Let's just say it's a good thing I have another valid reason for walking so weridly right now, or else I'd have alot more explaining to do. *awkward*

Next time I think I'm going to ask for my waxer's credentials BEFORE she puts any wax near anything of mine.


<3

Monday, September 13, 2010

Stake Conference!



Calgary Temple


So, I love stake conference.. I don't know why I love it SOO much, but I just do.

This weekend was no exception. The theme of this conference was on the Temple. Alot of the talks focused on how we can prepare to have the Temple in Calgary.

I'm grateful for the Temple, and the fact that I've always lived relatively close to one, and I'm so stoked that there's going to be one in the same city as me. I haven't lived in the same place as a Temple since I lived in Salt Lake and Provo.
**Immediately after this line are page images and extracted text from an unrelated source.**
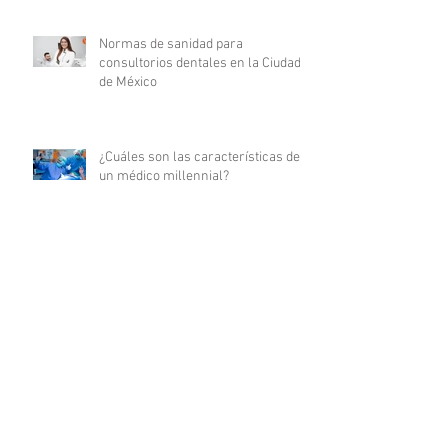
Normas de sanidad para
consultorios dentales en la Ciudad
de México
¿Cuáles son las características de
un médico millennial?
Cualidades que todo médico debe
tener
Certificaciones médicas: su
significado y relevancia en la
carrera médica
I remember when the annoucement was made that Calgary would be getting a Temple, I put my Temple bag in my jeep and was like woohoo, I can go during the week, I can go lots of times a week, I can do all these things, not realizing that it needed to be built. P.S My bag is still in the back of my jeep, and it's been a year and a half since the annoncement. ;) I'm just that excited.

Yesterday, I couldn't stop singing 'I love to see the Temple'.

<3

Sunday, September 12, 2010

few and far between

So I think I've been doing a pretty good job of being happy the last little while.

But now I'm getting frustrated. I've blogged only two other times in the last 6 weeks about how frustrated I am, and then I've gone and deleted them. So, this one will probably stay up long enough for a few to read it, then think I'm some sort of baby.

I've always known how much my life revolves around being active, and playing sports. I forgot about how much I HATED being laid up from the last time I got hurt, remember the last time? I got smashed up in a car one day? Yah that was fun!

Last time you say? HA, yes this happens to me quite a bit. My friend and I figured out that every year on the years ending with 0, and ending with 5 something happens to me and I get hurt. It also seems like I get hurt when I need to learn a lesson. I guess that's Heavenly Fathers way of being funny. I'm blessed with the trial of getting hurt whenever I'm being a brat and need to be straightened up. You'd think I would have learned the first time...but nope. Here I am again. I've learned my lesson. Really, I have. So do you think that tomorrow when I wake up I'll magically be healed and the last 6 weeks won't have happened? or do I need to make a deal with the devil? Because seriously, it's getting to the point where I might start considering it!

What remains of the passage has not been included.